You were a god and I was a jester attempting to be a princess. I glanced at your eyes, but couldn't meet them, you were concentrating on the road – as you should be, as was good – but I missed the opportunity to meet those deep brown orbs that seemed to melt like real chocolate. I lowered my eyes to my legs, running my moist palms over the flesh of my thighs and hoped they weren't quite as fleshy as I thought they were; the girls you knew all had legs with no extra flesh on them and I didn't understand how they maintained legs that hypnotizing (I hoped you knew I was trying for those hypnotizing legs because I knew that you looked at them; you had to be looking at them because, hell, I was always looking at them).

"You're the most amazing girl I've ever known." You reached for my hand and I eagerly stretched my fingers along the length of yours.
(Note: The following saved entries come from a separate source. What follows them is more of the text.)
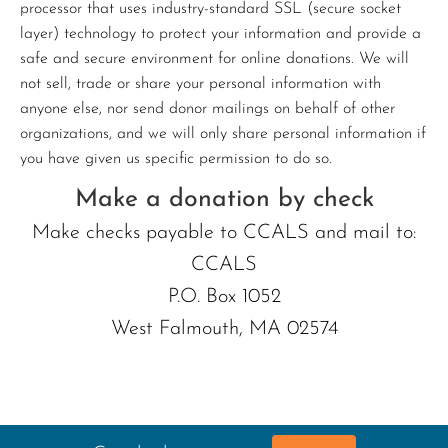
processor that uses industry-standard SSL (secure socket
layer) technology to protect your information and provide a
safe and secure environment for online donations. We will
not sell, trade or share your personal information with
anyone else, nor send donor mailings on behalf of other
organizations, and we will only share personal information if
you have given us specific permission to do so.
Make a donation by check
Make checks payable to CCALS and mail to:
CCALS
P.O. Box 1052
West Falmouth, MA 02574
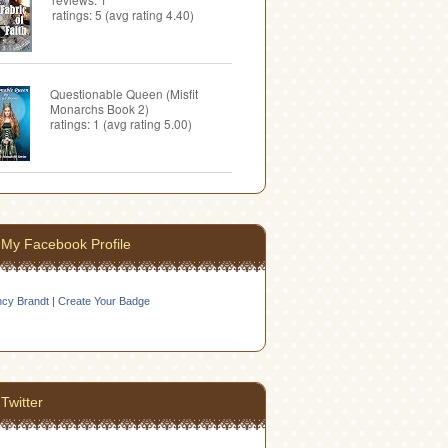
ratings: 5 (avg rating 4.40)
Questionable Queen (Misfit
Monarchs Book 2)
ratings: 1 (avg rating 5.00)
My Facebook Profile
cy Brandt
|
Create Your Badge
Twitter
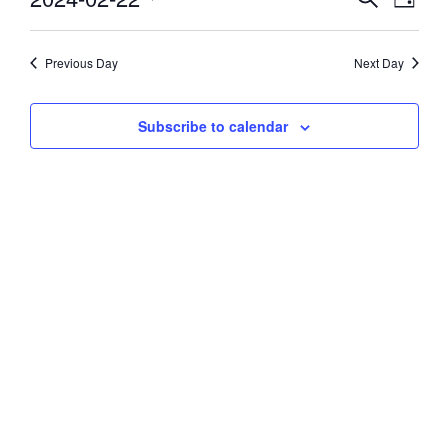
Day
Vie
Select
22,
Search
date.
Navi
and
Previous Day
Next Day
2024
Views
Subscribe to calendar
Navigati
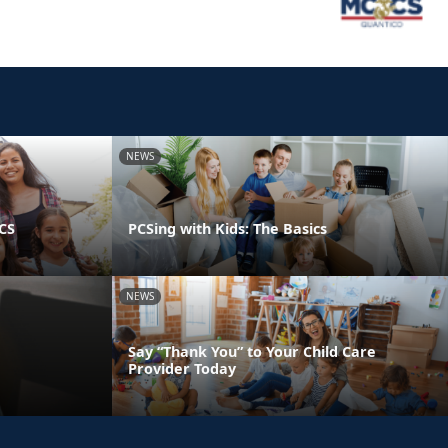
NEWS
PCS
PCSing with Kids: The Basics
NEWS
Say “Thank You” to Your Child Care
Provider Today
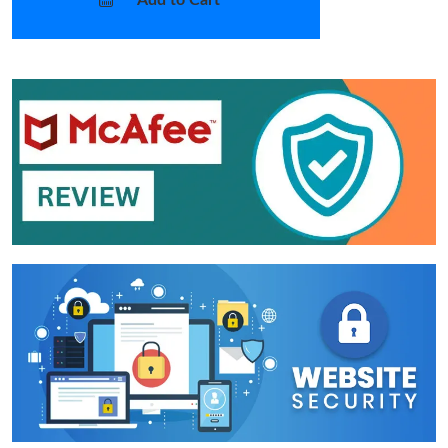
Add to Cart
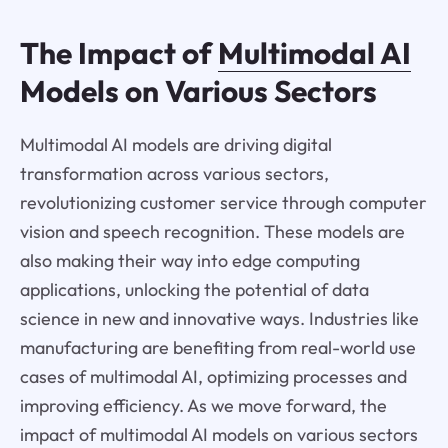
The Impact of
Multimodal AI
Models on Various Sectors
Multimodal AI models are driving digital
transformation across various sectors,
revolutionizing customer service through computer
vision and speech recognition. These models are
also making their way into edge computing
applications, unlocking the potential of data
science in new and innovative ways. Industries like
manufacturing are benefiting from real-world use
cases of multimodal AI, optimizing processes and
improving efficiency. As we move forward, the
impact of multimodal AI models on various sectors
My heart sped up at your tiny compliment because I knew it simply couldn't be true yet you chose to say it anyway. It made my heart rate speed up, my legs quiver and it made my stomach turn so that I felt like I was going to throw up … but it was all in a good way.

"You are the sweetest boy in the whole world." I responded, giggling and blushing the whole while, and it was true. Not only were you the sweetest boy in the whole world but the best boy in the whole world. You were a gentlemen: you were chivalrous and funny and honest and intelligent and fast and slow, caring and beautiful all at the same time. You were simply so much that you made my heart ache sometimes in utter amazement at you.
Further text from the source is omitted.